:: WORK INSTRUCTIONS ::
Copy each line below in which the word "forward" occurs.

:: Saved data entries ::

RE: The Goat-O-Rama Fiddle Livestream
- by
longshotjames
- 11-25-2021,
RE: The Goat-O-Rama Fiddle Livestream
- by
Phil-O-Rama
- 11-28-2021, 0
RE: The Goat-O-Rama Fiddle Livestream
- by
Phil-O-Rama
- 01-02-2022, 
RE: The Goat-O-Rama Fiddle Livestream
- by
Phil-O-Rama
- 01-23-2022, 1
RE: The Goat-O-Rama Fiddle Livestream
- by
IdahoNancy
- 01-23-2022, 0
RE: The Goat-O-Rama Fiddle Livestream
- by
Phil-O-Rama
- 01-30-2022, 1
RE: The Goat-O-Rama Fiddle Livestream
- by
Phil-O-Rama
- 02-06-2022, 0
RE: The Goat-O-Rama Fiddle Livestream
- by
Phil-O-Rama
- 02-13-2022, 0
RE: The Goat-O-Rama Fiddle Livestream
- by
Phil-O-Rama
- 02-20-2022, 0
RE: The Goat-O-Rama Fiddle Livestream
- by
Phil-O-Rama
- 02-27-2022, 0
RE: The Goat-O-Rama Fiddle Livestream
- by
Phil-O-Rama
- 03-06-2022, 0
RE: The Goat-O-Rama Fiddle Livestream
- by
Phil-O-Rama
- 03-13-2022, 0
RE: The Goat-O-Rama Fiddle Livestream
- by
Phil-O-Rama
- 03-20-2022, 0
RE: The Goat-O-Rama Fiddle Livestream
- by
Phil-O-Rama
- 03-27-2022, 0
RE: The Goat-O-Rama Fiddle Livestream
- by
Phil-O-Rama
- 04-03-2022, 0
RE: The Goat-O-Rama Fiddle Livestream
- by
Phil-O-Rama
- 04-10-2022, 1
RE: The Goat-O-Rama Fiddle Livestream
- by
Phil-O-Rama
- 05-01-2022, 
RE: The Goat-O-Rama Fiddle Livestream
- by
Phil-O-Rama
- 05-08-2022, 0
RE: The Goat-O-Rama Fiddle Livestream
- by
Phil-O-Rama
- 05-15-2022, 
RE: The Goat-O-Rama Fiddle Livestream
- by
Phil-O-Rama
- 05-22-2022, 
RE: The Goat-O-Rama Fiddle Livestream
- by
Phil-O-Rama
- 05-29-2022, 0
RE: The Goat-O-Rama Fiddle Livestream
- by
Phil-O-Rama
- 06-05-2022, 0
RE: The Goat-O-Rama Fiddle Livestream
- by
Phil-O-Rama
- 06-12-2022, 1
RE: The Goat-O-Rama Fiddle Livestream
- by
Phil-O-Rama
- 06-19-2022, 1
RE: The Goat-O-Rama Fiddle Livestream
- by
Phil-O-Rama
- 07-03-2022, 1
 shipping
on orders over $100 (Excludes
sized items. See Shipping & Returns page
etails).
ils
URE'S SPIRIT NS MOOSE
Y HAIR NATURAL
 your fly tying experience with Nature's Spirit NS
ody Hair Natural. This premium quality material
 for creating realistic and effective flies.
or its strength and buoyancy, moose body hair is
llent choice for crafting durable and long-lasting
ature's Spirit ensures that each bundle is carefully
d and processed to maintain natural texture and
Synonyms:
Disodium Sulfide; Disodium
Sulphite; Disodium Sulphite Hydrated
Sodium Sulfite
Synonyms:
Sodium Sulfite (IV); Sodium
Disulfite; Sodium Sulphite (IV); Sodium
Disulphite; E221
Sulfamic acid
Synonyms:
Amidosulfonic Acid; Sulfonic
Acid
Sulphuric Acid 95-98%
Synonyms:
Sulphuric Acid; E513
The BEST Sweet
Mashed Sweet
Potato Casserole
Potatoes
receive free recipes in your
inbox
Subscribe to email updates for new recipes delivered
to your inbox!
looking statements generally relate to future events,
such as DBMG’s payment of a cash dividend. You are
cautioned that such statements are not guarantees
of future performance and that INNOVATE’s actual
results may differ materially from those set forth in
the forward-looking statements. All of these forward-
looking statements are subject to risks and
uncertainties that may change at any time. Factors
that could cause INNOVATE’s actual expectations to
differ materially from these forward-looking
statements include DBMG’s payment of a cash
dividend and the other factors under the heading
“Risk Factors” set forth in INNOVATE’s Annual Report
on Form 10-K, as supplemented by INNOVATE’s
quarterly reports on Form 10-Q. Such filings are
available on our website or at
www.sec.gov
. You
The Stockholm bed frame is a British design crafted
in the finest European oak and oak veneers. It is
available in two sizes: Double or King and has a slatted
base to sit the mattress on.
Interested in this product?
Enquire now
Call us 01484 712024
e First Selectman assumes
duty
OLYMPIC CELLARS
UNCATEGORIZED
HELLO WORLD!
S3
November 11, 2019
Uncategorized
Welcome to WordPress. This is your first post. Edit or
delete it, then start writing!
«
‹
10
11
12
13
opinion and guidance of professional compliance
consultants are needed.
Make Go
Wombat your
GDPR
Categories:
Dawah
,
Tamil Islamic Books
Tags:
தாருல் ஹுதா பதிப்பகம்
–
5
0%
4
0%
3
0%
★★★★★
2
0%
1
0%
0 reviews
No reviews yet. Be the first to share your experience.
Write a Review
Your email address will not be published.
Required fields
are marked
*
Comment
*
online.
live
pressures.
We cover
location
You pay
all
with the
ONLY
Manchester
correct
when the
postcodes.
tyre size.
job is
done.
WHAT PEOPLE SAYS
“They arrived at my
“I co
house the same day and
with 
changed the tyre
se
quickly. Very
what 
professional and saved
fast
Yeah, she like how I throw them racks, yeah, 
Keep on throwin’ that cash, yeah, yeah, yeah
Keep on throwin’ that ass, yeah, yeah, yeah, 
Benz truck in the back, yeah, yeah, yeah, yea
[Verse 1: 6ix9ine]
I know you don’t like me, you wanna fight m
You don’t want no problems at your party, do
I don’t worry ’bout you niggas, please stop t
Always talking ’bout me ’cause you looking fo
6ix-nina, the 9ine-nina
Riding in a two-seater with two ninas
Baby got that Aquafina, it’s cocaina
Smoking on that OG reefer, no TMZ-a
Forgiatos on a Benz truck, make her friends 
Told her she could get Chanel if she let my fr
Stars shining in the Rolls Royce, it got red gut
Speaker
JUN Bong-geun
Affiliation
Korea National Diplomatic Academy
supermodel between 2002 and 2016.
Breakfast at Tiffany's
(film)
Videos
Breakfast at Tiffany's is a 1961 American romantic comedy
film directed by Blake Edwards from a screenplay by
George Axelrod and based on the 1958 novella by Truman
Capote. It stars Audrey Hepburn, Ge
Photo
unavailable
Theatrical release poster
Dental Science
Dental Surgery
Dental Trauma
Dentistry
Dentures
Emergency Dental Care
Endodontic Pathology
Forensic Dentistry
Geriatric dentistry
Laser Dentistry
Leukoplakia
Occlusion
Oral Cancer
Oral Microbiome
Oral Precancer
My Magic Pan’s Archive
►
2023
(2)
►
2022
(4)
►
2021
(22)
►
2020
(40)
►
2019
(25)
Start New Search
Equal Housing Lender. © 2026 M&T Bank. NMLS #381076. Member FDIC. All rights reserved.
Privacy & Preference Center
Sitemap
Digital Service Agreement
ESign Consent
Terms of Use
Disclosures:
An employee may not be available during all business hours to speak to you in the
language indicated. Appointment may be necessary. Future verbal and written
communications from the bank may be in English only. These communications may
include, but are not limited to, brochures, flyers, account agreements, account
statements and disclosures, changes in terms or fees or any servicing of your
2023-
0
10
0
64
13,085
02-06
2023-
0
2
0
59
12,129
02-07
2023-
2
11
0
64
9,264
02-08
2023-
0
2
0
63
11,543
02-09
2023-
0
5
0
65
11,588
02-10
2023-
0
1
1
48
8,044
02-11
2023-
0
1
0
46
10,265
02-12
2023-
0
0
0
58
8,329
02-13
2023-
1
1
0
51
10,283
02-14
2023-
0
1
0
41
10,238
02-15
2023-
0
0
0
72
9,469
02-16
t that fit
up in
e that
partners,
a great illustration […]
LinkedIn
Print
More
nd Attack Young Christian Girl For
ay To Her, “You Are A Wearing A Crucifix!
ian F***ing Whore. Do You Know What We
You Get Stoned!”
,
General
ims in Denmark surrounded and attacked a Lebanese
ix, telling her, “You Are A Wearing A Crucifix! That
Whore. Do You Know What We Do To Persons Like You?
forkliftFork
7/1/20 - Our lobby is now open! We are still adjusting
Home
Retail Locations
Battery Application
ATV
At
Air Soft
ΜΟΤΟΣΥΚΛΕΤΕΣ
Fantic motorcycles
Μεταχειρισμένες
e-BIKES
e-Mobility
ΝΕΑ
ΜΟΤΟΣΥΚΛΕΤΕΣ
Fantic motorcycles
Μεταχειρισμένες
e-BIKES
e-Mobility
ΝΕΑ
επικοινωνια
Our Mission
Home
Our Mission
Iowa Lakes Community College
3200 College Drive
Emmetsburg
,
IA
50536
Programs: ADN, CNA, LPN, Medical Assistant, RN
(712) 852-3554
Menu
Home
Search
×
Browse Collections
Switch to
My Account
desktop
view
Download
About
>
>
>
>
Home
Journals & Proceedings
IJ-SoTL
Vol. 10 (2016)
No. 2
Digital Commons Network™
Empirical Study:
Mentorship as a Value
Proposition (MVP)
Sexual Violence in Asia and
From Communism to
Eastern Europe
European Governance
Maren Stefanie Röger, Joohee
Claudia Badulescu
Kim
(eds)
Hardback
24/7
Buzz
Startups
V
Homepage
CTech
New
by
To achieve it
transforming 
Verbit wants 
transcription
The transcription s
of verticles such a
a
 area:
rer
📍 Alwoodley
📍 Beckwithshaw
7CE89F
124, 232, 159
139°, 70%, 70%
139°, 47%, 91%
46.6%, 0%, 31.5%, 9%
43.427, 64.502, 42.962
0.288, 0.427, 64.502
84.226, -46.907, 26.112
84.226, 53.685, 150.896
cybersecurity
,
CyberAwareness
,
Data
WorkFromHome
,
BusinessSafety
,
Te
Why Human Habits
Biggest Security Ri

:: OUTPUT ::
the forward-looking statements. All of these forward-
differ materially from these forward-looking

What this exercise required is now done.